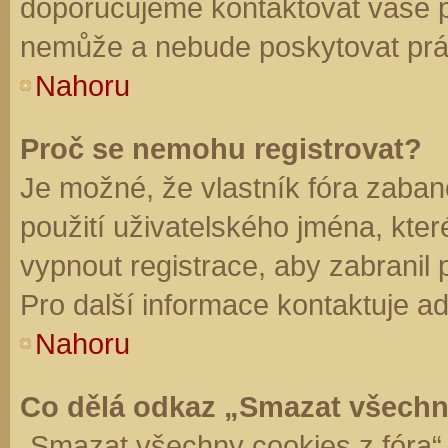
doporučujeme kontaktovat vaše 
nemůže a nebude poskytovat práv
Nahoru
Proč se nemohu registrovat?
Je možné, že vlastník fóra zaban
použití uživatelského jména, které 
vypnout registrace, aby zabranil
Pro další informace kontaktuje ad
Nahoru
Co dělá odkaz „Smazat všechn
„Smazat všechny cookies z fóra“ 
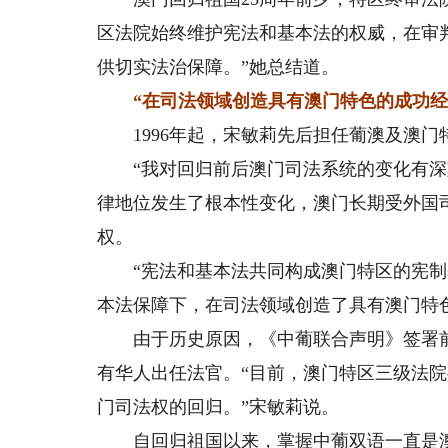
区法院始终维护宪法和基本法的权威，在审判
供切实法治保障。”她总结道。
“在司法领域创造具有澳门特色的成功经
1996年起，宋敏莉先后担任葡澳及澳门
“我对回归前后澳门司法系统的变化有深刻
律地位发生了根本性变化，澳门长期受外国
权。
“宪法和基本法共同构成澳门特区的宪制基
本法保障下，在司法领域创造了具有澳门特
由于历史原因，《中葡联合声明》签署前澳
有华人出任法官。“目前，澳门特区三级法院
门司法权的回归。”宋敏莉说。
自回归祖国以来，掌握中葡双语一直是澳门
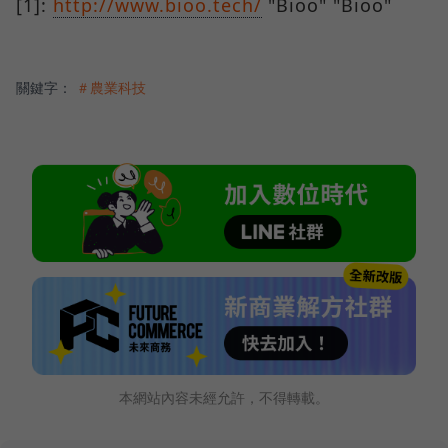
[1]:
http://www.bioo.tech/
"Bioo" "Bioo"
關鍵字：
＃農業科技
本網站內容未經允許，不得轉載。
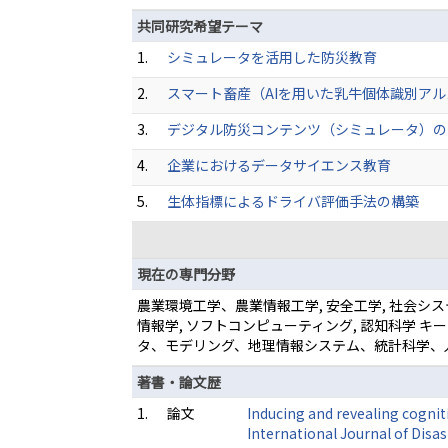
共同研究希望テーマ
1.
シミュレータを活用した防災教育
2.
スマート畜産（AIを用いた乳牛個体識別ア
3.
デジタル防災コンテンツ（シミュレータ）の
4.
企業におけるデータサイエンス教育
5.
生体指標によるドライバ評価手法の構築
現在の専門分野
農業環境工学、農業情報工学, 安全工学, 社会シ
情報学, ソフトコンピューティング, 認知科学
タ、モデリング、地理情報システム、統計科学、
著書・論文歴
1.
論文
Inducing and revealing cognit
International Journal of Dis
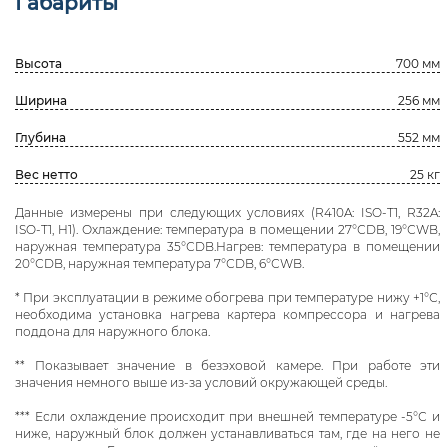
Габариты
Высота
700 мм
Ширина
256 мм
Глубина
552 мм
Вес нетто
25 кг
Данные измерены при следующих условиях (R410A: ISO-T1, R32A:
ISO-T1, H1). Охлаждение: температура в помещении 27°СDB, 19°СWB,
наружная температура 35°СDB.Нагрев: температура в помещении
20°СDB, наружная температура 7°СDB, 6°СWB.
* При эксплуатации в режиме обогрева при температуре нижу +1°С,
необходима установка нагрева картера компрессора и нагрева
поддона для наружного блока.
** Показывает значение в безэховой камере. При работе эти
значения немного выше из-за условий окружающей среды.
*** Если охлаждение происходит при внешней температуре -5°С и
ниже, наружный блок должен устанавливаться там, где на него не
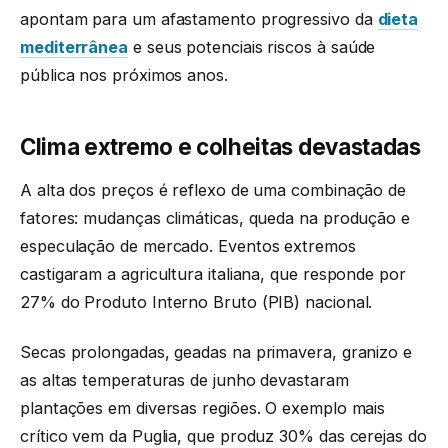
apontam para um afastamento progressivo da
dieta
mediterrânea
e seus potenciais riscos à saúde
pública nos próximos anos.
Clima extremo e colheitas devastadas
A alta dos preços é reflexo de uma combinação de
fatores: mudanças climáticas, queda na produção e
especulação de mercado. Eventos extremos
castigaram a agricultura italiana, que responde por
27% do Produto Interno Bruto (PIB) nacional.
Secas prolongadas, geadas na primavera, granizo e
as altas temperaturas de junho devastaram
plantações em diversas regiões. O exemplo mais
crítico vem da Puglia, que produz 30% das cerejas do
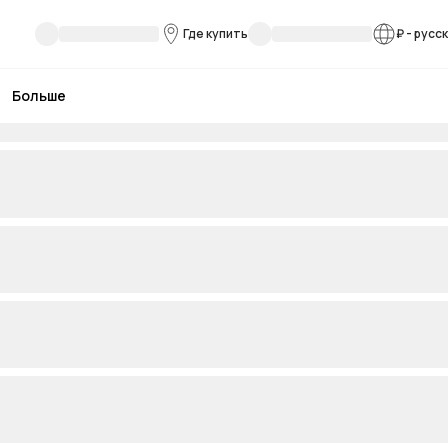
Где купить
₽
-
русс
Больше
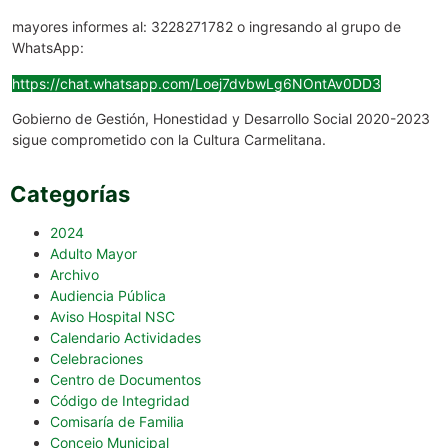
mayores informes al: 3228271782 o ingresando al grupo de
WhatsApp:
https://chat.whatsapp.com/Loej7dvbwLg6NOntAv0DD3
Gobierno de Gestión, Honestidad y Desarrollo Social 2020-2023
sigue comprometido con la Cultura Carmelitana.
Categorías
2024
Adulto Mayor
Archivo
Audiencia Pública
Aviso Hospital NSC
Calendario Actividades
Celebraciones
Centro de Documentos
Código de Integridad
Comisaría de Familia
Concejo Municipal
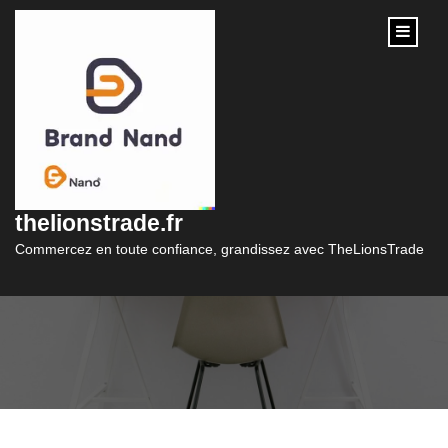
content
Le Plan Marketing :
La Clé du Succès de
thelionstrade.fr
Votre Entreprise
Commercez en toute confiance, grandissez avec TheLionsTrade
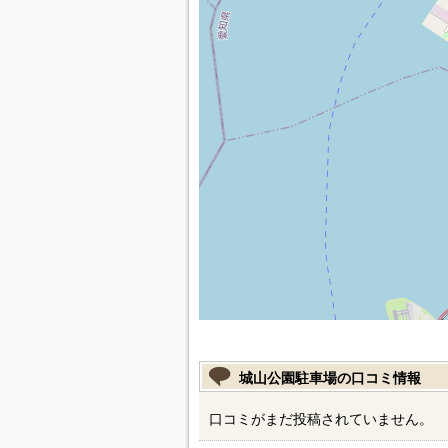
城山公園駐車場の口コミ情報
口コミがまだ投稿されていません。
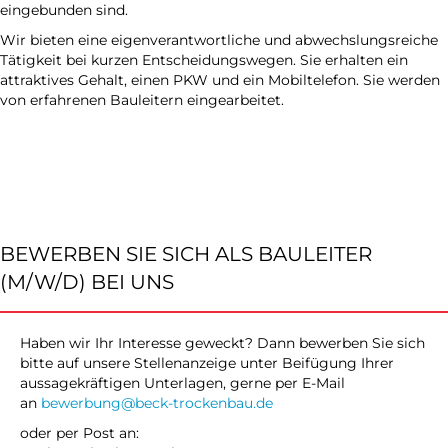
eingebunden sind.
Wir bieten eine eigenverantwortliche und abwechslungsreiche
Tätigkeit bei kurzen Entscheidungswegen. Sie erhalten ein
attraktives Gehalt, einen PKW und ein Mobiltelefon. Sie werden
von erfahrenen Bauleitern eingearbeitet.
BEWERBEN SIE SICH ALS BAULEITER
(M/W/D) BEI UNS
Haben wir Ihr Interesse geweckt? Dann bewerben Sie sich
bitte auf unsere Stellenanzeige unter Beifügung Ihrer
aussagekräftigen Unterlagen, gerne per E-Mail
an
bewerbung@beck-trockenbau.de
oder per Post an:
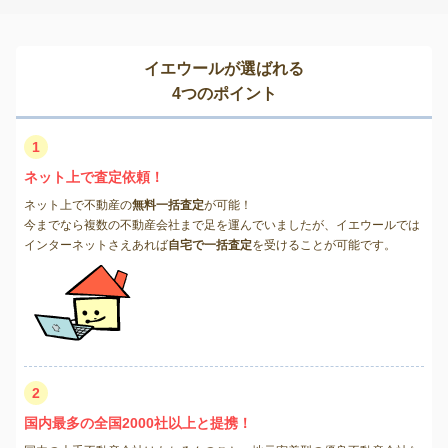
イエウールが選ばれる
4つのポイント
1
ネット上で査定依頼！
ネット上で不動産の
無料一括査定
が可能！
今までなら複数の不動産会社まで足を運んでいましたが、イエウールでは
インターネットさえあれば
自宅で一括査定
を受けることが可能です。
2
国内最多の全国2000社以上と提携！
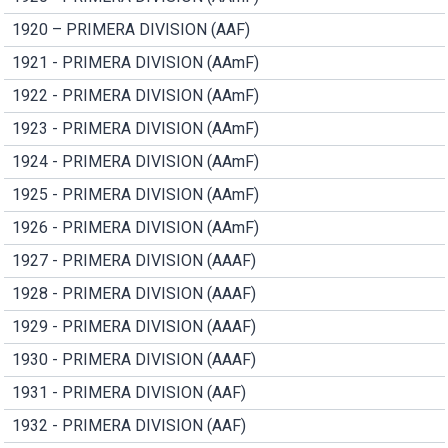
1920 – PRIMERA DIVISION (AAF)
1921 - PRIMERA DIVISION (AAmF)
1922 - PRIMERA DIVISION (AAmF)
1923 - PRIMERA DIVISION (AAmF)
1924 - PRIMERA DIVISION (AAmF)
1925 - PRIMERA DIVISION (AAmF)
1926 - PRIMERA DIVISION (AAmF)
1927 - PRIMERA DIVISION (AAAF)
1928 - PRIMERA DIVISION (AAAF)
1929 - PRIMERA DIVISION (AAAF)
1930 - PRIMERA DIVISION (AAAF)
1931 - PRIMERA DIVISION (AAF)
1932 - PRIMERA DIVISION (AAF)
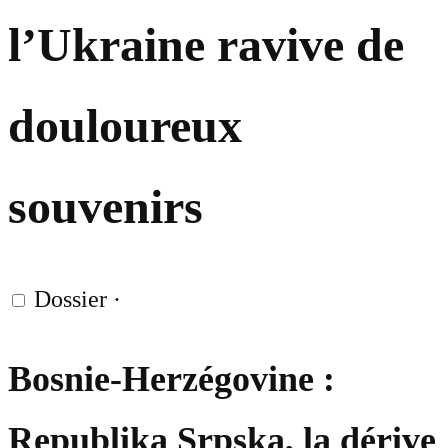
l’Ukraine ravive de
douloureux
souvenirs
Dossier
·
Bosnie-Herzégovine :
Republika Srpska, la dérive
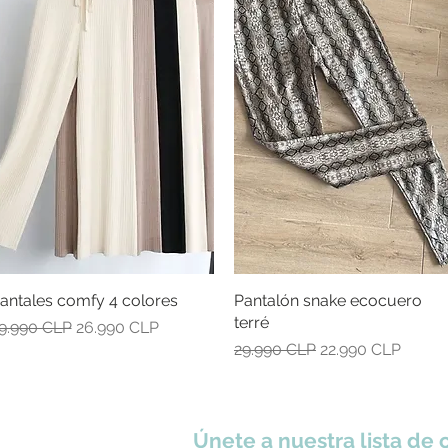
antales comfy 4 colores
Vista rápida
Pantalón snake ecocuero
Vista rápida
terré
recio
Precio de oferta
9.990 CLP
26.990 CLP
Precio
Precio de oferta
29.990 CLP
22.990 CLP
Únete a nuestra lista de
—————
### Problem to work on
Pictures stay out; everything else in the listing above is to be repeated exactly.

### Task solution
doporučujeme kontaktovat vaše 
nemůže a nebude poskytovat práv
Nahoru
Proč se nemohu registrovat?
Je možné, že vlastník fóra zaban
použití uživatelského jména, které 
vypnout registrace, aby zabranil
Pro další informace kontaktuje ad
Nahoru
Co dělá odkaz „Smazat všechn
„Smazat všechny cookies z fóra“ 
区法院始终维护宪法和基本法的权威，在审判
供切实法治保障。”她总结道。
“在司法领域创造具有澳门特色的成功经
1996年起，宋敏莉先后担任葡澳及澳门
“我对回归前后澳门司法系统的变化有深刻
律地位发生了根本性变化，澳门长期受外国
权。
“宪法和基本法共同构成澳门特区的宪制基
本法保障下，在司法领域创造了具有澳门特
由于历史原因，《中葡联合声明》签署前澳
有华人出任法官。“目前，澳门特区三级法院
门司法权的回归。”宋敏莉说。
自回归祖国以来，掌握中葡双语一直是澳门
[1]:
http://www.bioo.tech/
"Bioo" "Bioo"
關鍵字：
＃農業科技
本網站內容未經允許，不得轉載。
共同研究希望テーマ
1.
シミュレータを活用した防災教育
2.
スマート畜産（AIを用いた乳牛個体識別ア
3.
デジタル防災コンテンツ（シミュレータ）の
4.
企業におけるデータサイエンス教育
5.
生体指標によるドライバ評価手法の構築
現在の専門分野
農業環境工学、農業情報工学, 安全工学, 社会シ
情報学, ソフトコンピューティング, 認知科学
タ、モデリング、地理情報システム、統計科学、
著書・論文歴
1.
論文
Inducing and revealing cognit
International Journal of Dis
Габариты
Высота
700 мм
Ширина
256 мм
Глубина
552 мм
Вес нетто
25 кг
Данные измерены при следующих условиях (R410A: ISO-T1, R32A:
ISO-T1, H1). Охлаждение: температура в помещении 27°СDB, 19°СWB,
наружная температура 35°СDB.Нагрев: температура в помещении
20°СDB, наружная температура 7°СDB, 6°СWB.
* При эксплуатации в режиме обогрева при температуре нижу +1°С,
необходима установка нагрева картера компрессора и нагрева
поддона для наружного блока.
** Показывает значение в безэховой камере. При работе эти
значения немного выше из-за условий окружающей среды.
*** Если охлаждение происходит при внешней температуре -5°С и
ниже, наружный блок должен устанавливаться там, где на него не
apontam para um afastamento progressivo da
dieta
mediterrânea
e seus potenciais riscos à saúde
pública nos próximos anos.
Clima extremo e colheitas devastadas
A alta dos preços é reflexo de uma combinação de
fatores: mudanças climáticas, queda na produção e
especulação de mercado. Eventos extremos
castigaram a agricultura italiana, que responde por
27% do Produto Interno Bruto (PIB) nacional.
Secas prolongadas, geadas na primavera, granizo e
as altas temperaturas de junho devastaram
plantações em diversas regiões. O exemplo mais
crítico vem da Puglia, que produz 30% das cerejas do
Где купить
₽
-
русс
Больше
mayores informes al: 3228271782 o ingresando al grupo de
WhatsApp:
https://chat.whatsapp.com/Loej7dvbwLg6NOntAv0DD3
Gobierno de Gestión, Honestidad y Desarrollo Social 2020-2023
sigue comprometido con la Cultura Carmelitana.
Categorías
2024
Adulto Mayor
Archivo
Audiencia Pública
Aviso Hospital NSC
Calendario Actividades
Celebraciones
Centro de Documentos
Código de Integridad
Comisaría de Familia
Concejo Municipal
content
Le Plan Marketing :
La Clé du Succès de
thelionstrade.fr
Votre Entreprise
Commercez en toute confiance, grandissez avec TheLionsTrade
城山公園駐車場の口コミ情報
口コミがまだ投稿されていません。
eingebunden sind.
Wir bieten eine eigenverantwortliche und abwechslungsreiche
Tätigkeit bei kurzen Entscheidungswegen. Sie erhalten ein
attraktives Gehalt, einen PKW und ein Mobiltelefon. Sie werden
von erfahrenen Bauleitern eingearbeitet.
BEWERBEN SIE SICH ALS BAULEITER
(M/W/D) BEI UNS
Haben wir Ihr Interesse geweckt? Dann bewerben Sie sich
bitte auf unsere Stellenanzeige unter Beifügung Ihrer
aussagekräftigen Unterlagen, gerne per E-Mail
an
bewerbung@beck-trockenbau.de
oder per Post an:
イエウールが選ばれる
4つのポイント
1
ネット上で査定依頼！
ネット上で不動産の
無料一括査定
が可能！
今までなら複数の不動産会社まで足を運んでいましたが、イエウールでは
インターネットさえあれば
自宅で一括査定
を受けることが可能です。
2
国内最多の全国2000社以上と提携！
1920 – PRIMERA DIVISION (AAF)
1921 - PRIMERA DIVISION (AAmF)
1922 - PRIMERA DIVISION (AAmF)
1923 - PRIMERA DIVISION (AAmF)
1924 - PRIMERA DIVISION (AAmF)
1925 - PRIMERA DIVISION (AAmF)
1926 - PRIMERA DIVISION (AAmF)
1927 - PRIMERA DIVISION (AAAF)
1928 - PRIMERA DIVISION (AAAF)
1929 - PRIMERA DIVISION (AAAF)
1930 - PRIMERA DIVISION (AAAF)
1931 - PRIMERA DIVISION (AAF)
1932 - PRIMERA DIVISION (AAF)
l’Ukraine ravive de
douloureux
souvenirs
Dossier
·
Bosnie-Herzégovine :
Republika Srpska, la dérive
antales comfy 4 colores
Vista rápida
Pantalón snake ecocuero
Vista rápida
terré
recio
Precio de oferta
9.990 CLP
26.990 CLP
Precio
Precio de oferta
29.990 CLP
22.990 CLP
Únete a nuestra lista de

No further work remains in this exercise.